Opposition of the three chambers of commerce “adds considerably to the weight of the opposition to the landfill,” said City Councilman Hal Bernson, who organized the helicopter tour. Bernson and other dump opponents are awaiting the recommendation of a city zoning administrator on Bernson’s request for the landfill’s operating permit to be revoked.
‘Never Have Contacts’
“We’re absolutely delighted,” Mary Edwards, secretary of the North Valley Coalition, said of the business groups’ opposition to the landfill. “We’re just homeowners. We never have the contacts with the seats of power that some people do who represent business.”
The three chambers are concerned that expansion might bring the blowing dust and garbage farther west and make open space near the Santa Susana Mountains less desirable for development, said David R. Miller, the business coalition’s chairman.

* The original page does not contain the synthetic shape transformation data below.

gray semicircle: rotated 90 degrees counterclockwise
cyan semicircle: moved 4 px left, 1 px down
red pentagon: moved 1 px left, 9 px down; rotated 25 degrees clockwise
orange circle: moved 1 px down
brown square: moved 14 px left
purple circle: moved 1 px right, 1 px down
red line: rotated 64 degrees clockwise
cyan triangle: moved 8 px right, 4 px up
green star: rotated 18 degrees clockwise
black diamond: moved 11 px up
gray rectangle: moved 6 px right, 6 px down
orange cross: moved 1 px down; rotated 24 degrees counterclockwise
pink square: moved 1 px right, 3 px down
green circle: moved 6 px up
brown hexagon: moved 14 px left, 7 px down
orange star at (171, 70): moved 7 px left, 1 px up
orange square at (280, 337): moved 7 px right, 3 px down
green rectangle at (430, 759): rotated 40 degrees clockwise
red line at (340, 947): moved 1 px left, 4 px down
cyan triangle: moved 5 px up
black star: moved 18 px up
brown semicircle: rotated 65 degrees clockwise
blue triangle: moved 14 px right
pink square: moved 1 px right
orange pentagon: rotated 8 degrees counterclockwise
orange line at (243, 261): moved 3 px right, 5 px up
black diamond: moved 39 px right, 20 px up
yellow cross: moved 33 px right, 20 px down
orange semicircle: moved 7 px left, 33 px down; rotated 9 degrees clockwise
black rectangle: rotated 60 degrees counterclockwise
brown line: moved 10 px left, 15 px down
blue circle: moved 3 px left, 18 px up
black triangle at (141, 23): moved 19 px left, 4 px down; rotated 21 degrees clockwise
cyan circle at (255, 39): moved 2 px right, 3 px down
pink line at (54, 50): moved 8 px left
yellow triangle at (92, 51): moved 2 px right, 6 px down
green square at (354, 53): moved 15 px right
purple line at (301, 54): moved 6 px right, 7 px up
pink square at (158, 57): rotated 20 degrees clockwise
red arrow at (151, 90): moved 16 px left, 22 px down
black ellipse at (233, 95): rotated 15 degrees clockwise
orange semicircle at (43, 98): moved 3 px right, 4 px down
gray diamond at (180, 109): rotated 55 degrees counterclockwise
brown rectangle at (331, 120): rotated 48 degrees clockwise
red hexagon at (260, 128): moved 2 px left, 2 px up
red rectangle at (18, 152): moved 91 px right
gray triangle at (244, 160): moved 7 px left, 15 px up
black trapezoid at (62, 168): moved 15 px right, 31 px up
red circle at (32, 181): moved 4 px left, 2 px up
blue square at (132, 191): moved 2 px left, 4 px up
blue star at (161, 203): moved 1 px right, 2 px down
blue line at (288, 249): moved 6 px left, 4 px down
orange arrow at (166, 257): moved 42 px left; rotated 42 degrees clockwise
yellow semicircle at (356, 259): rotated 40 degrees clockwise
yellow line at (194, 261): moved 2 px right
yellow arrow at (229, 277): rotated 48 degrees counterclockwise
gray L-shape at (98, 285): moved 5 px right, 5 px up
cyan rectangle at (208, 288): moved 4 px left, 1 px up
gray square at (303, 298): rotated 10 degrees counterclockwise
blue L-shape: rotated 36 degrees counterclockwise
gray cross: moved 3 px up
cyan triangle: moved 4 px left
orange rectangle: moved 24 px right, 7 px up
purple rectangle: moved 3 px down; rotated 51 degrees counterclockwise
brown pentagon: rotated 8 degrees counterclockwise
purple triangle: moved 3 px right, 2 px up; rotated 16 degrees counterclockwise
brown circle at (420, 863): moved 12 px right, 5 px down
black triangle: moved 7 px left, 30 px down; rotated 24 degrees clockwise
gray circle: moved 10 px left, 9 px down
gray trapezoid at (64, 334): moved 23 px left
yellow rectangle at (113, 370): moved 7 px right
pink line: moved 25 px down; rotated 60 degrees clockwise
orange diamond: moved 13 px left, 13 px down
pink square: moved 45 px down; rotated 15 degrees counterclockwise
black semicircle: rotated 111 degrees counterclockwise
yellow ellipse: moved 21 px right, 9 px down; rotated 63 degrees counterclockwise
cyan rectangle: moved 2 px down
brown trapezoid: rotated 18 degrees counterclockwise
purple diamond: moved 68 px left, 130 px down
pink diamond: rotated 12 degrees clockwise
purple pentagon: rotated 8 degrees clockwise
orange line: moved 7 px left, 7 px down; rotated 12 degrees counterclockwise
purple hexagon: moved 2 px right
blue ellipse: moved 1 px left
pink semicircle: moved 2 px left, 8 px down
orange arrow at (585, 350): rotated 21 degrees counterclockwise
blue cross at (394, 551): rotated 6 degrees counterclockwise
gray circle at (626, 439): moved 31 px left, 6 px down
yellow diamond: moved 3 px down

“The Northridge people and the Chatsworth people were not that aware of it because it did not affect them,” added Jean Seratti, president of the Granada Hills Chamber of Commerce. “But if the expansion goes through, it will affect them.”
James T. Aidukas, an environmental specialist for Browning-Ferris, disagreed. The nearest existing home in Northridge would be more than 3 miles from the edge of the proposed dump, he said. The expansion area also is more than a mile from the Granada Hills neighborhood where most of the homeowner opposition is centered, he said. The dump is now about 1,600 feet away from the closest home, he said.
That part of the dump was among those surveyed by Bernson and the business leaders from a Los Angeles Fire Department helicopter Thursday morning. Despite fog and low clouds, the group could see the expanse of fill dirt, the dump’s equipment for capturing and burning away methane gas, and the many trucks, some of them uncovered, that carry trash and rubble into the landfill.
Ellsmere Canyon Eyed
“I had no idea it was so mammoth,” Seratti said after the tour.
Bernson also directed the helicopter pilot to fly over Ellsmere Canyon to the north, which the councilman would like to see used as a dump instead of expanding the Sunshine Canyon landfill.
Use of Ellsmere Canyon as a landfill is widely opposed in the Santa Clarita Valley.
The group left the landfill with at least one less misconception. Bernson earlier had shown them the outskirts of the dump from the inside of a van, pointing out a house in front of a graded area that he described as the face of the landfill.
Later, after entering the landfill for a tour guided by Aidukas, Bernson and the group were told that the graded area actually was a construction site for a private home.